Please reproduce the entries exactly, skipping each picture.

── TASK MATERIAL

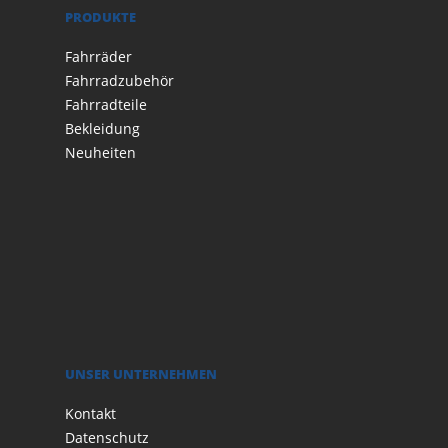
PRODUKTE
Fahrräder
Fahrradzubehör
Fahrradteile
Bekleidung
Neuheiten
UNSER UNTERNEHMEN
Kontakt
Datenschutz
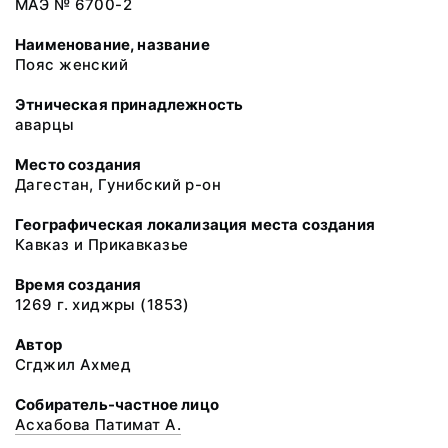
МАЭ № 6700-2
Наименование, название
Пояс женский
Этническая принадлежность
аварцы
Место создания
Дагестан, Гунибский р-он
Географическая локализация места создания
Кавказ и Прикавказье
Время создания
1269 г. хиджры (1853)
Автор
Сгджил Ахмед
Собиратель-частное лицо
Асхабова Патимат А.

────

* _RESPONSE FOR THIS EXERCISE_
PRODUKTE
Fahrräder
Fahrradzubehör
Fahrradteile
Bekleidung
Neuheiten
UNSER UNTERNEHMEN
Kontakt
Datenschutz
МАЭ № 6700-2
Наименование, название
Пояс женский
Этническая принадлежность
аварцы
Место создания
Дагестан, Гунибский р-он
Географическая локализация места создания
Кавказ и Прикавказье
Время создания
1269 г. хиджры (1853)
Автор
Сгджил Ахмед
Собиратель-частное лицо
Асхабова Патимат А.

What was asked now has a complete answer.